I originally didn’t want to post the following photos because I thought that they might not be interesting to some. I changed my mind, however, when I got to inspect them one by one tonight. See. although the objects in these photos may appear useless and trivial, I believe that they represent a very important part of our rich and colorful culture as Visayans and Cebuanos. And I fear that if I don’t post them, some people (Cebuanos, particularly) might not even know that they exist at all.
You’re probably asking ‘What is he talking about?’ Well, I’m talking about these truly moving love letters etched in concrete and stone in some of the very old churches in our country. If you’ve ever visited the age-old church of Carcar, for example, you might have probably seen the numerous tombstones all over its walls. They’re very easy to notice not only because they stick out like annoying scratches on a painting, but also because they bear messages that can literally move you to tears. These tombstones contain epitaphs which use old Spanish and Cebuano words.
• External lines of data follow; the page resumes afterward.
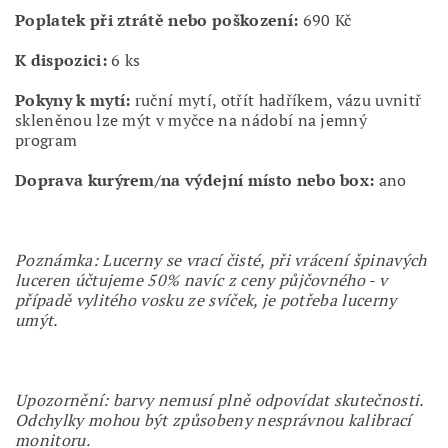
Poplatek při ztrátě nebo poškození:
690 Kč
K dispozici:
6 ks
Pokyny k mytí:
ruční mytí, otřít hadříkem, vázu uvnitř
skleněnou lze mýt v myčce na nádobí na jemný
program
Doprava kurýrem/na výdejní místo nebo box:
ano
Poznámka: Lucerny se vrací čisté, při vrácení špinavých
luceren účtujeme 50% navíc z ceny půjčovného - v
případě vylitého vosku ze svíček, je potřeba lucerny
umýt.
Upozornění: barvy nemusí plně odpovídat skutečnosti.
Odchylky mohou být způsobeny nesprávnou kalibrací
monitoru.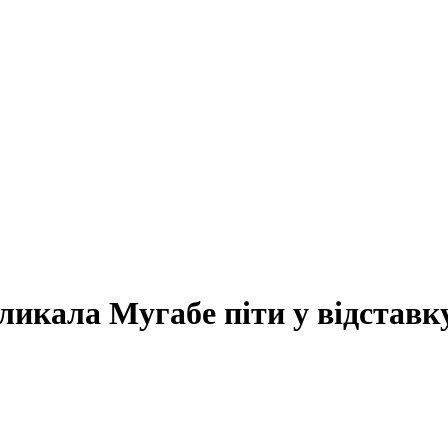
ликала Мугабе піти у відставк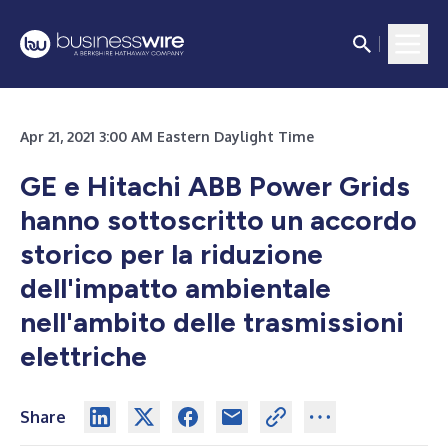
Apr 21, 2021 3:00 AM Eastern Daylight Time
GE e Hitachi ABB Power Grids
hanno sottoscritto un accordo
storico per la riduzione
dell'impatto ambientale
nell'ambito delle trasmissioni
elettriche
Share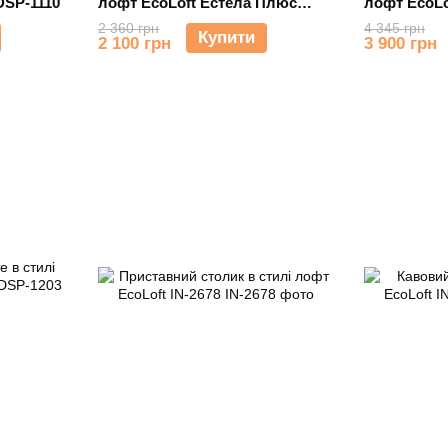
DSP-1110
лофт EcoLoft Естела Плюс
лофт EcoLo
DSP-1067
2 360 грн
4 345 грн
Купити
2 100 грн
3 900 грн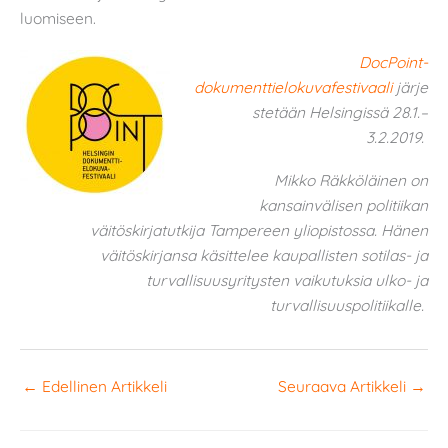
luomiseen.
DocPoint-
dokumenttielokuvafestivaali
järje
stetään Helsingissä 28.1.–
3.2.2019.
Mikko Räkköläinen on
kansainvälisen politiikan
väitöskirjatutkija Tampereen yliopistossa. Hänen
väitöskirjansa käsittelee kaupallisten sotilas- ja
turvallisuusyritysten vaikutuksia ulko- ja
turvallisuuspolitiikalle.
←
Edellinen Artikkeli
Seuraava Artikkeli
→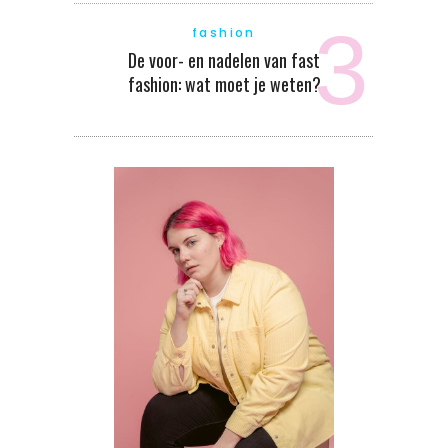
fashion
De voor- en nadelen van fast
fashion: wat moet je weten?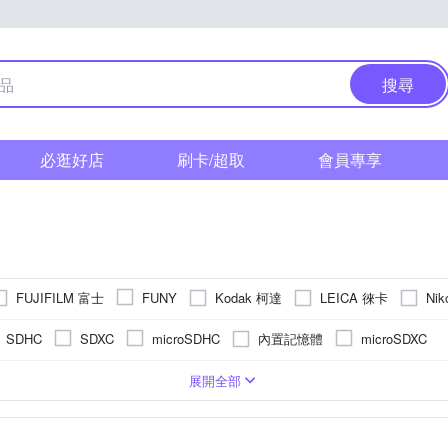
搜尋
必逛好店
刷卡/超取
會員專享
FUJIFILM 富士
Kodak 柯達
LEICA 徠卡
Ni
FUNY
 索尼
YOMIX 優迷
其他品牌
內置記憶體
SDHC
SDXC
microSDHC
microSDXC
式螢幕
吋 CMOS
601萬~2000萬像素
類單眼相機(PASM功能)
2.5~2.9吋
61倍以上變焦鏡頭
1/3.1吋 CMOS
3.0吋以上
1200萬~1600萬像素
8~20倍變焦鏡頭
可觸控式螢幕
即可拍
無
單眼
2.9倍變焦鏡頭
2001萬~3000萬像素
21~
TFT LCD
CMOS
APSC
展開全部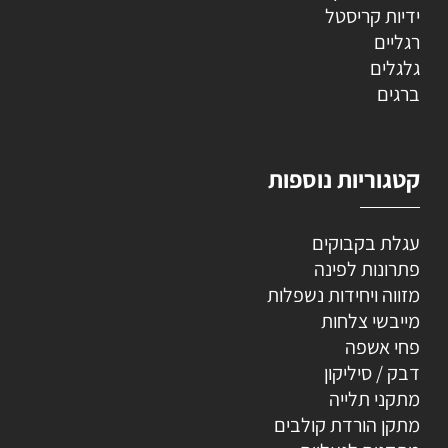
ידיות קריסטל
רגליים
גלגלים
ברגים
קטגוריות נוספות
עגלת בקבוקים
פתרונות לפינה
מזווה ויחידות נשפלות
מייבשי צלחות
פחי אשפה
דבק / סיליקון
מתקני תלייה
מתקן הורדת קולבים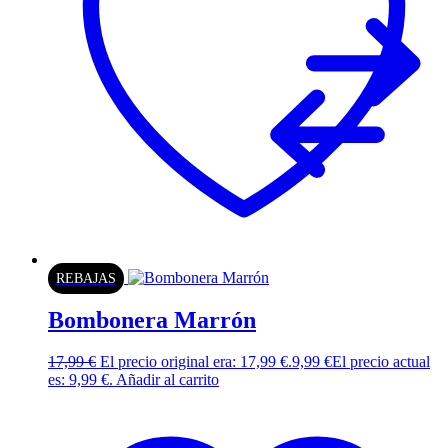
REBAJAS
Bombonera Marrón
17,99
€
El precio original era: 17,99 €.
9,99
€
El precio actual
es: 9,99 €.
Añadir al carrito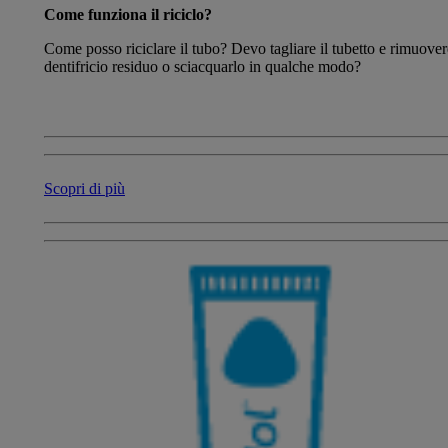
Come funziona il riciclo?
Come posso riciclare il tubo? Devo tagliare il tubetto e rimuovere
dentifricio residuo o sciacquarlo in qualche modo?
Scopri di più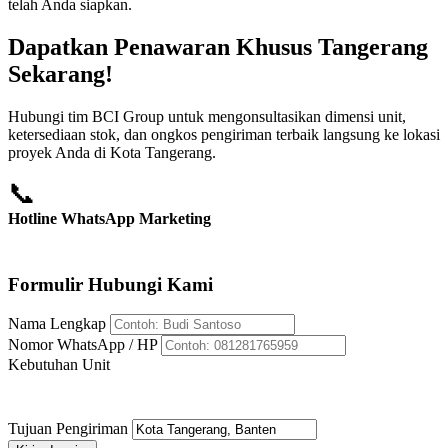
telah Anda siapkan.
Dapatkan Penawaran Khusus Tangerang
Sekarang!
Hubungi tim BCI Group untuk mengonsultasikan dimensi unit,
ketersediaan stok, dan ongkos pengiriman terbaik langsung ke lokasi
proyek Anda di Kota Tangerang.
📞
Hotline WhatsApp Marketing
+62 812-8176-5959
Formulir Hubungi Kami
Nama Lengkap
Nomor WhatsApp / HP
Kebutuhan Unit
Tujuan Pengiriman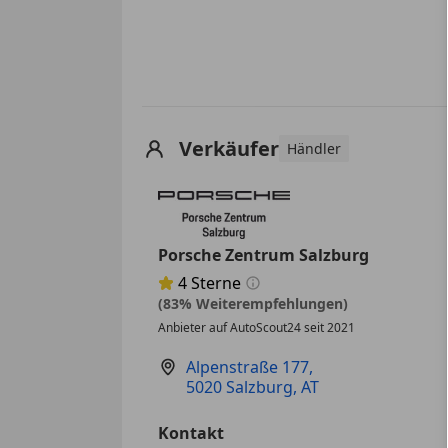
Verkäufer
Händler
Porsche Zentrum Salzburg
4
Sterne
Sternebewertung 4 von 5
(83% Weiterempfehlungen)
Anbieter auf AutoScout24 seit 2021
Alpenstraße 177
,
5020 Salzburg, AT
Kontakt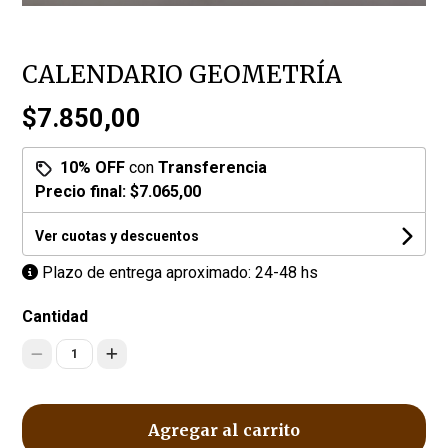
CALENDARIO GEOMETRÍA
$7.850,00
10% OFF
con
Transferencia
Precio final:
$7.065,00
Ver cuotas y descuentos
Plazo de entrega aproximado: 24-48 hs
Cantidad
1
Agregar al carrito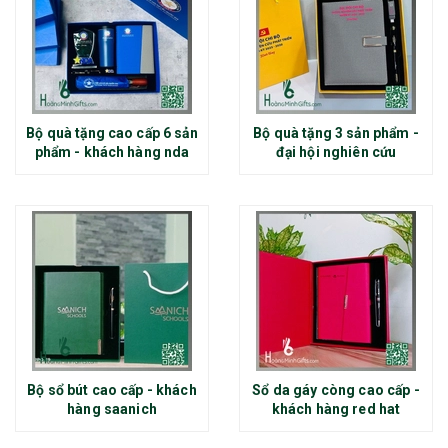
Bộ quà tặng cao cấp 6 sản
Bộ quà tặng 3 sản phẩm -
phẩm - khách hàng nda
đại hội nghiên cứu
Bộ sổ bút cao cấp - khách
Sổ da gáy còng cao cấp -
hàng saanich
khách hàng red hat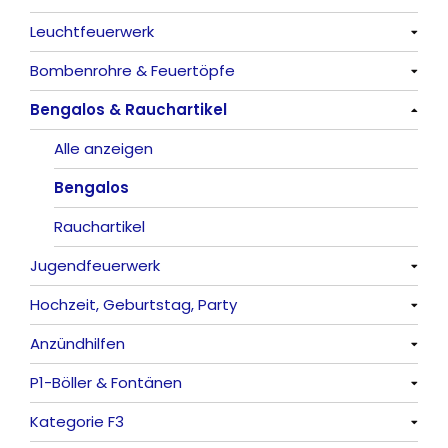
Leuchtfeuerwerk
Alle anzeigen
Bombenrohre & Feuertöpfe
China-Böller
Alle anzeigen
Bengalos & Rauchartikel
Knaller / Kanonenschläge
Vulkane
Alle anzeigen
Reibkopfknaller
Fontänen
Mit Rumms
Alle anzeigen
Frösche, Pfeiffer
Sonnen
Bezaubernde Effekte
Bengalos
Feuervögel
Rauchartikel
Jugendfeuerwerk
Römische Lichter
Hochzeit, Geburtstag, Party
Alle anzeigen
Anzündhilfen
Alle anzeigen
P1-Böller & Fontänen
Feuerschriften
Alle anzeigen
Kategorie F3
Indoor-Fontänen
Alle anzeigen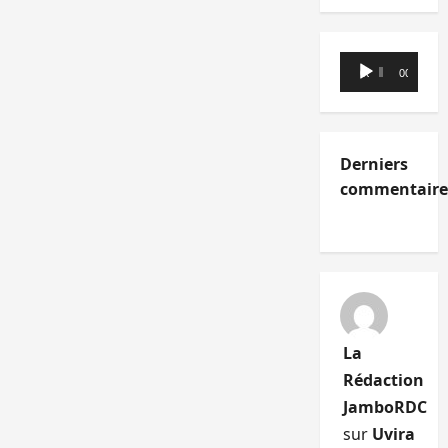
Lecteur
00:00
00:00
audio
Derniers
commentaire
La
Rédaction
JamboRDC
sur
Uvira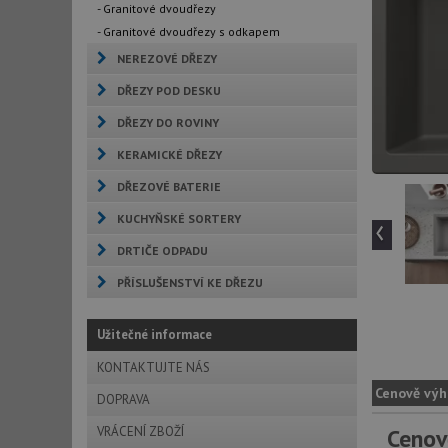
- Granitové dvoudřezy
- Granitové dvoudřezy s odkapem
NEREZOVÉ DŘEZY
DŘEZY POD DESKU
DŘEZY DO ROVINY
KERAMICKÉ DŘEZY
DŘEZOVÉ BATERIE
‹
KUCHYŇSKÉ SORTERY
DRTIČE ODPADU
PŘÍSLUŠENSTVÍ KE DŘEZU
Užitečné informace
KONTAKTUJTE NÁS
Cenově výh
DOPRAVA
VRÁCENÍ ZBOŽÍ
Cenov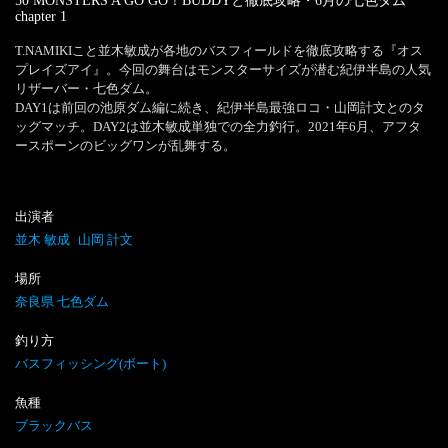
50 MONSTERS A GO GO！BUDDYと徹底攻略・6月の七色ダム
chapter
1
T.NAMIKIこと並木敏成が各地のバスフィールドを徹底攻略する『オス
プレイズアイ』。今回の舞台はモンスターサイズが潜む紀伊半島の人気
リザーバー・七色ダム。

DAY1は前回の池原ダム編に続き、紀伊半島最強ロコ・山岡計文とのタ
ッグマッチ。DAY2は並木敏成単独での全力釣行。2021年6月、アフタ
ースポーンのビッグワンが乱舞する。
出演者
並木 敏成
山岡 計文
場所
奈良県 七色ダム
釣り方
バスフィッシング(ボート)
魚種
ブラックバス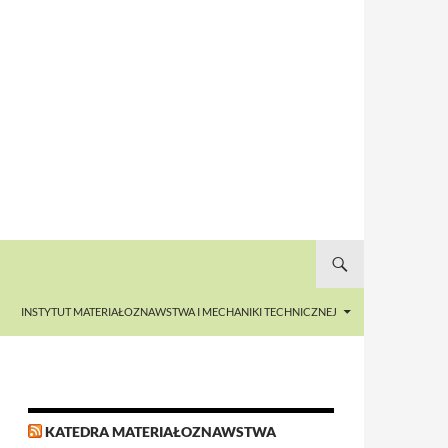
INSTYTUT MATERIAŁOZNAWSTWA I MECHANIKI TECHNICZNEJ
KATEDRA MATERIAŁOZNAWSTWA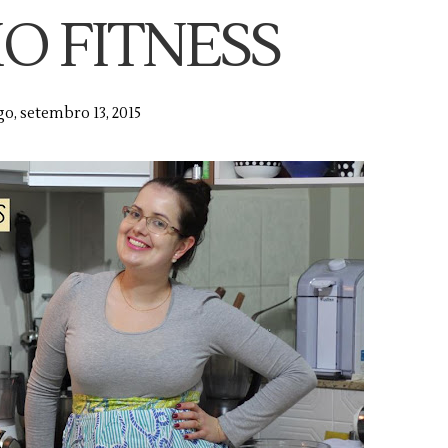
O FITNESS
, setembro 13, 2015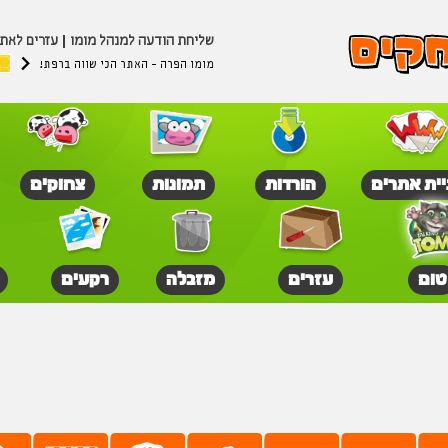
שליחת הודעה למנהל מומו
עזרים לאת
מומו הפרה - האתר הכי שווה ברפת!
יית אתרים
הורדות
תמונות
צחוקים
טום
עזרים
מזבלה
רקעים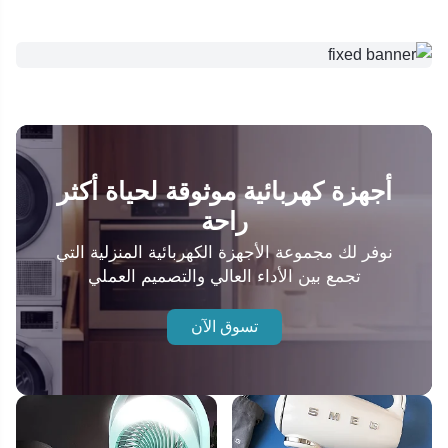
أجهزة كهربائية موثوقة لحياة أكثر
راحة
نوفر لك مجموعة الأجهزة الكهربائية المنزلية التي
تجمع بين الأداء العالي والتصميم العملي
تسوق الآن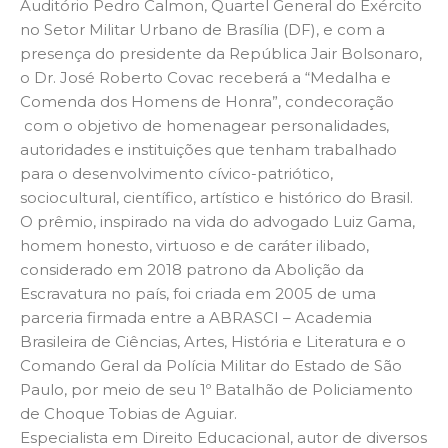
Auditório Pedro Calmon, Quartel General do Exército
no Setor Militar Urbano de Brasília (DF), e com a
presença do presidente da República Jair Bolsonaro,
o Dr. José Roberto Covac receberá a “Medalha e
Comenda dos Homens de Honra”, condecoração
com o objetivo de homenagear personalidades,
autoridades e instituições que tenham trabalhado
para o desenvolvimento cívico-patriótico,
sociocultural, científico, artístico e histórico do Brasil.
O prêmio, inspirado na vida do advogado Luiz Gama,
homem honesto, virtuoso e de caráter ilibado,
considerado em 2018 patrono da Abolição da
Escravatura no país, foi criada em 2005 de uma
parceria firmada entre a ABRASCI – Academia
Brasileira de Ciências, Artes, História e Literatura e o
Comando Geral da Polícia Militar do Estado de São
Paulo, por meio de seu 1º Batalhão de Policiamento
de Choque Tobias de Aguiar.
Especialista em Direito Educacional, autor de diversos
And for me, these messages are not only ageless symbols of love and devotion for those loved ones who can no longer be with us but also true testaments of the beauty and elegance of the Cebuano culture.
A tombstone from 1911 containing a truly moving epitaph.
Arnold and Mark inspecting one of the many tombstones in the church.
This one obviously uses the template used in modern-day tombstones. It contains the letters PSK (Pahulay Sa Kanunay/Rest In Peace), the name of the deceased (Angela Alesna), the date of death (August 9,1917), and the age (82) Also included is a short message written by members of the family. “Si Manding namong namingauan. Ig-ampo intaon niño and iyang kalag.” (Manding, whom we terribly miss. Please pray for her soul.)
This one indicates that the tomb contains the remains of two people.
Below the stone is a mark which read: Italian Roy(?) D. Guidetti – CEBU – Mabini 92-94. Arnold explained that Guidetti was the original owner of the Vision Theater which still stands in Colon today (beside Chowking).
This last one contains the most moving message. In fact, it almost made me cry. Hehehe. It read: “Kikay; Ang kinabuhi alang kanaco ug sa imong mga anak mapait; Sukad sa pag himulag mo kanamo; Lon lon kasakit, kasubo ug kamingaw, and among guinatagamtam sa kanunay. Oh Palad!
(Kikay; Life for me and your children has been very difficult; Since you went away; For always, we feel pain, grief, and longing. Oh fate!)